Turner has played a role on many Carilion projects
The millions of dollars listed as going to J.M. Turner are not a surprise because the company, while not Carilion's exclusive builder by any means, has played key roles in many projects.
It is currently involved in erecting the large Carilion Clinic physician services building on South Jefferson Street at Reserve Avenue. It will have a role in a new Pearisburg hospital.
Jay Turner also received a fee of $23,000 for his board service from 2004-06, according to reports. Only Cartledge received more -- $24,300 -- during that time.
Carilion uses other construction companies, too.
"Thor Inc. has performed a number of construction projects for Carilion over the last several years, and we have only positive things to say about our relationship with them as our client," company President Allen Whittle said by e-mail.
Despite the scrutiny given Jay Turner's board service, Earnhart said contracting decisions by and large fall to an internal construction team below board level.
As for compliance with the conflict-of-interest policy, Earnhart noted that the board chairman who presides over meetings is James Hartley, a former county prosecutor.
"The board does and always has run a tight ship," Earnhart said.
Turner said if contracting matters reach the board, he will abstain if his company is involved. He said he did abstain when the board hired J.M. Turner contracting to build a planned athletic club at Smith Mountain Lake. For unrelated reasons, the club was not built.
Several steps removed from the Carilion board, J.M. Turner is also picking up business as a subcontractor for a Swedish construction management firm that Carilion has used for various large construction jobs.
The company, Skanska USA Building in Parsippany, N.J., has chosen J.M. Turner to be part of its local construction team on a number of occasions.

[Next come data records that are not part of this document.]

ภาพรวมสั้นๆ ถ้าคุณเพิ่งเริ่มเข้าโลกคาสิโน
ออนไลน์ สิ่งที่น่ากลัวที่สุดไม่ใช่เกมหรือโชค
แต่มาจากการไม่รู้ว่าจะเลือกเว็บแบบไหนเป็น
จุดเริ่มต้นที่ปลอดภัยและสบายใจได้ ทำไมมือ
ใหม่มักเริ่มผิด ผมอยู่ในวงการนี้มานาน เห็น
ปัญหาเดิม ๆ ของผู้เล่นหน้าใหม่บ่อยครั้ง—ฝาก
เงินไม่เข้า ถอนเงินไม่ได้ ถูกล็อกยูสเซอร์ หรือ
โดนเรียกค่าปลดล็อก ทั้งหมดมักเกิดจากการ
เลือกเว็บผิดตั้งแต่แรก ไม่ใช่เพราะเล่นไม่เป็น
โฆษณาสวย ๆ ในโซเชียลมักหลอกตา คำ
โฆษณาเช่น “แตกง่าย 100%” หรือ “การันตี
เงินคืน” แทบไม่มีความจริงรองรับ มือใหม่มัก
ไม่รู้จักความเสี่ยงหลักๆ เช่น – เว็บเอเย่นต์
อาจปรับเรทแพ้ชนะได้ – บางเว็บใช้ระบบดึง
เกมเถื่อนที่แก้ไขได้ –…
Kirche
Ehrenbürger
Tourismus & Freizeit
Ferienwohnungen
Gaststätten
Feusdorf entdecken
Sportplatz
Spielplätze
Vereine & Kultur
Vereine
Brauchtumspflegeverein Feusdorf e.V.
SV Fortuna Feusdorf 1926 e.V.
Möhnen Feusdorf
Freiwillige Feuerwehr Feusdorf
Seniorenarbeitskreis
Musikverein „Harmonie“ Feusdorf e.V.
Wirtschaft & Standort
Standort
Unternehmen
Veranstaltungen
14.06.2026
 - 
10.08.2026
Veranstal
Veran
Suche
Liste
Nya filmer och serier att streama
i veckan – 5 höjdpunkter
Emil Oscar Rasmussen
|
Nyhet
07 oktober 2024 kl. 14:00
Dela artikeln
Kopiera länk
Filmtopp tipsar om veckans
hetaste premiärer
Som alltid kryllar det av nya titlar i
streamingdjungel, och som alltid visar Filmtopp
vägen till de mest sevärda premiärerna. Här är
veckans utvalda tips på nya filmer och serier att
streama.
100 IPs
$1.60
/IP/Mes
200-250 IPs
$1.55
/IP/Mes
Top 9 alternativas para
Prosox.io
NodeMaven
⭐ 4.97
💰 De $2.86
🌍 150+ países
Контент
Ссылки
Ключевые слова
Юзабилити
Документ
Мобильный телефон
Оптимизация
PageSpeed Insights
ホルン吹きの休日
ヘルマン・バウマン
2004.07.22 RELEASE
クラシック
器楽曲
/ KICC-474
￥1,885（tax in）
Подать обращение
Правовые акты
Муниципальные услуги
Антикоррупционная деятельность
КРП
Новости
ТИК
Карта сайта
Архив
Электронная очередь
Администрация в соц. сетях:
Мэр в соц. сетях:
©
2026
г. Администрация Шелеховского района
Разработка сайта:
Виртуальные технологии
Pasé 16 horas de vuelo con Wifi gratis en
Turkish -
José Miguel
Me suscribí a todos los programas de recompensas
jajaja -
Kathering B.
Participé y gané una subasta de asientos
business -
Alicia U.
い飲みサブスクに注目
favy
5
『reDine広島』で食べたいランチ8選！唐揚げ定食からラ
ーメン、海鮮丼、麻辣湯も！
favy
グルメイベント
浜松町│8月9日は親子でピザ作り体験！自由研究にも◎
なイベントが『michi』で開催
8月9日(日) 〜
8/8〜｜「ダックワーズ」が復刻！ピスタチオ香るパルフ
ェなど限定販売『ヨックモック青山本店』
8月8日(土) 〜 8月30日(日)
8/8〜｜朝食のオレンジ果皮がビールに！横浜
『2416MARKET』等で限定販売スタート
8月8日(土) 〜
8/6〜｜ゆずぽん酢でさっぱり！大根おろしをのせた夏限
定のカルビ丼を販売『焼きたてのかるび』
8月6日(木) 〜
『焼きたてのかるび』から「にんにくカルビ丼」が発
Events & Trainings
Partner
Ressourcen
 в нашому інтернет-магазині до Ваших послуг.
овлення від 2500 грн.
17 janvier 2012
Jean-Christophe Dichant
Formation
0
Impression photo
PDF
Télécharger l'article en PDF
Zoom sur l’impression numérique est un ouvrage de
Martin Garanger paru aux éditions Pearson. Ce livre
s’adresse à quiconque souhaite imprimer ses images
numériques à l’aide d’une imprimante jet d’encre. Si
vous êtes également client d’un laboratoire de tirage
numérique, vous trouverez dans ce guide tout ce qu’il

These payments, the amount of which is not publicly known, are not included in the $19 million Carilion said it paid Turner, according to Earnhart.
So in addition to the disclosed payments, J.M. Turner & Co. indirectly benefits from Carilion's building projects.
Flynn Auchey, an associate professor for Virginia Tech's Department of Building Construction, said companies needing construction services commonly rely on construction services providers with whom they have prior experience, and general contractors do the same with subcontractors.
"Once you find someone you can trust, when you are used to working with someone and communication is good, staying with the same contractors and subcontractors often makes sense," said Auchey, who is also an architect, engineer and general contractor. "It's not unusual at all."
Concerns about potential conflicts of interest can be quieted, he said, if the client solicits bids from more than one contractor.
Scott Rivenbark, Skanska's on-site project executive in Roanoke, said J.M. Turner has earned all its work received from Skanska through pricing proposals, similar to bids.
Skanska has sometimes invited other Southwest Virginia contractors to bid, though not all of the time, and has in some cases chosen other contractors, he said.
Skanska is not under any pressure from Carilion to use J.M. Turner, but "we do so in the best interests of the project when it does make sense," he said.